At the end of the day, however, it is no laughing matter. In his continued attempts to label members of the Grand Bahama Human Rights Association (GBHRA) as disloyal to The Bahamas and guilty of defaming law enforcement officers, the minister is playing a very dangerous game.

Such unbalanced and misleading public comments are bound to spark unwarranted anger and hostility towards human rights defenders, placing them at the very least in fear for their safety and perhaps even in real physical danger.

Mitchell is to be reminded that his government has already been cautioned in the international arena for seeking to threaten, intimidate and stigmatize human rights defenders. In March at a high-profile hearing before the Inter-American Human Rights Commission (IACHR), the government’s delegation was repeatedly warned to cease and desist from using unsavory tactics to try and silence those who seek to offer criticisms of its policies.

The context was a petition brought by the GBRHA alleging human rights abuses against migrants to The Bahamas.
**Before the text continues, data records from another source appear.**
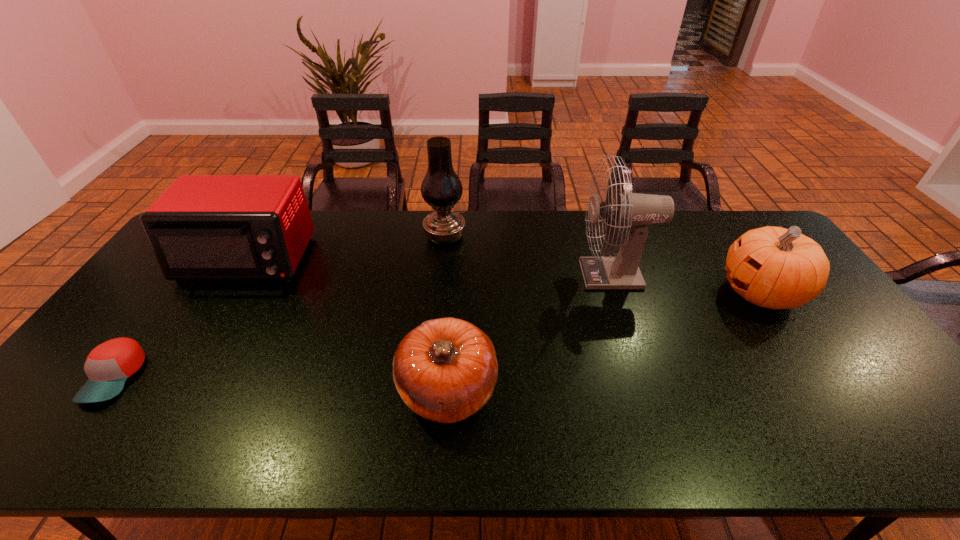 This screenshot has width=960, height=540. Find the location of `the fifth object from left to right`. the fifth object from left to right is located at coordinates (637, 211).

This screenshot has width=960, height=540. In order to click on oil lamp in this screenshot , I will do `click(441, 188)`.

Locate an element on the screen. This screenshot has width=960, height=540. toaster oven is located at coordinates (203, 227).

Locate an element on the screen. The image size is (960, 540). the taller pumpkin is located at coordinates (773, 267).

Identify the location of the farther pumpkin. The image size is (960, 540). (773, 267).

The image size is (960, 540). I want to click on the shorter pumpkin, so click(445, 370).

Identify the location of the fifth tallest object. This screenshot has width=960, height=540. (445, 370).

This screenshot has width=960, height=540. Identify the location of baseball cap. (108, 366).

Locate an element on the screen. This screenshot has width=960, height=540. free spot located 0.400m on the air flow direction of the fan is located at coordinates (452, 274).

Where is `vacant space positioned 0.110m on the air flow direction of the fan`? vacant space positioned 0.110m on the air flow direction of the fan is located at coordinates (544, 274). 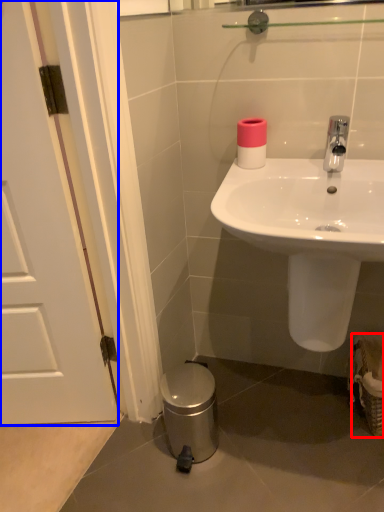 Question: Among these objects, which one is nearest to the camera, basket (highlighted by a red box) or door (highlighted by a blue box)?

Choices:
 (A) basket
 (B) door

Answer: (B)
Several commissioners brought up the reports of threats against the petitioners by agents of the government, including IACHR president Rosa-Marie Antoine.

“At this commission, we make it clear that our rules and our whole ethos will not tolerate any reprisals or acts of intimidation against any petitioner or any persons who appear before us,” the president said.
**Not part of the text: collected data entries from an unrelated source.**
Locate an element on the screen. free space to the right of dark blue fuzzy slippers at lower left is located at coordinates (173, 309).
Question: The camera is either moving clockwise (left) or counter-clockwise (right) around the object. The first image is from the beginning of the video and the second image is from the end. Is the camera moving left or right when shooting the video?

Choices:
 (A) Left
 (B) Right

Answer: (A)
IACHR country rapporteur for The Bahamas Tracy Robinson added that the commission is “always concerned when there are allegations of either threats or stigmatization of defenders and we ask the state to pay close attention to the allegations made.”

The GBHTA also met with IACHR Special Rapporteur for Freedom of Expression, Edison Lanza, who assigned a special monitor to closely observe the situation and catalogue all threats and cases of stigmatization of activists in The Bahamas, with a view in including them in the IACHR annual country report.
 
The prime minister and other senior members of the PLP are therefore duly reminded that the world is watching. And, as Mitchell himself said in his own recent appearance before the IACHR, “reputation is everything”.
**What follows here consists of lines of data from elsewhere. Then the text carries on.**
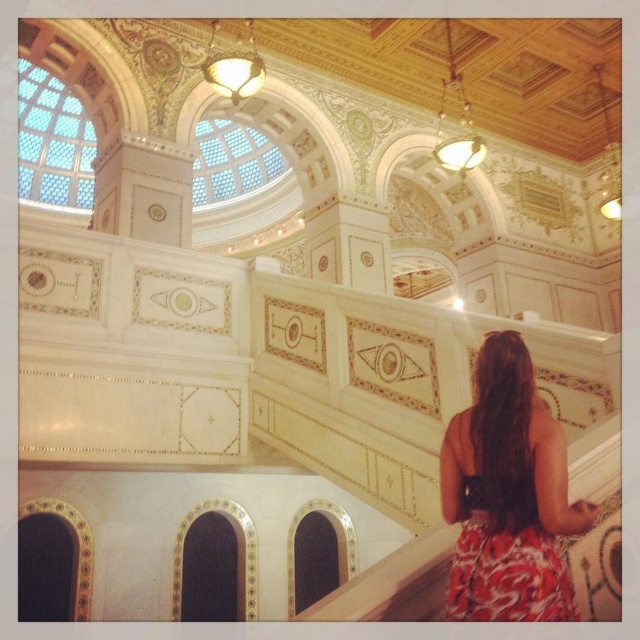 You are a fashion designer standing in the grand room and see both the red floral dress at lower right and the printed fabric dress at lower right. Which dress is closer to you?

The red floral dress at lower right is closer to you because it is further to the viewer than the printed fabric dress at lower right.

You are a fashion designer observing two dresses displayed in an opulent room. The red floral dress at lower right and the printed fabric dress at lower right are both on display. Which dress is positioned higher on the display rack?

The red floral dress at lower right is located above the printed fabric dress at lower right, so it is positioned higher on the display rack. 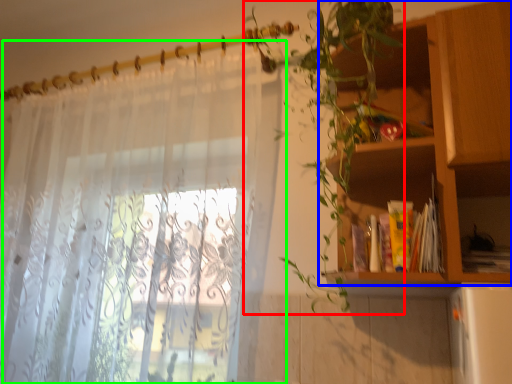 Question: Based on their relative distances, which object is farther from vegetation (highlighted by a red box)? Choose from shelf (highlighted by a blue box) and curtain (highlighted by a green box).

Choices:
 (A) shelf
 (B) curtain

Answer: (B) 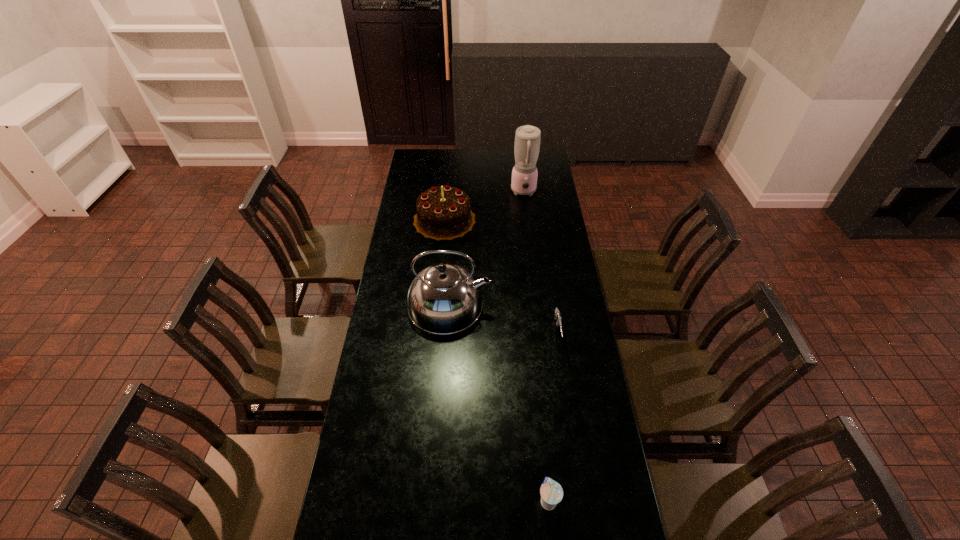 I want to click on the tallest object, so (x=527, y=138).

This screenshot has height=540, width=960. Find the location of `kettle`. kettle is located at coordinates (444, 298).

The image size is (960, 540). In order to click on the third shortest object in this screenshot , I will do `click(443, 213)`.

I want to click on gun, so click(557, 314).

This screenshot has height=540, width=960. I want to click on the nearest object, so click(x=551, y=492).

This screenshot has height=540, width=960. I want to click on vacant space situated on the base of the food processor near the control knob, so click(526, 208).

Locate an element on the screen. The image size is (960, 540). vacant space located 0.180m from the spout of the second tallest object is located at coordinates (533, 305).

Find the location of `vacant region located on the front of the third shortest object`. vacant region located on the front of the third shortest object is located at coordinates (440, 268).

The width and height of the screenshot is (960, 540). Identify the location of free region located at the barrel of the gun. (566, 392).

Image resolution: width=960 pixels, height=540 pixels. Identify the location of vacant area located 0.400m on the back of the nearest object. (536, 373).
Agents of the government have continuously sought to portray the efforts of the GBHRA and other human rights defenders to promote individual rights and the rule of law as some strange plot to damage to the international reputation of the country.

We hereby give the PLP administration fair warning: In allowing Mitchell to continue his petty, dangerous and warmongering tirades against human rights defenders – and his attempts to set the police on whoever he feels has offended him – it is the government that is tarnishing the good name of The Bahamas abroad, not the activist community.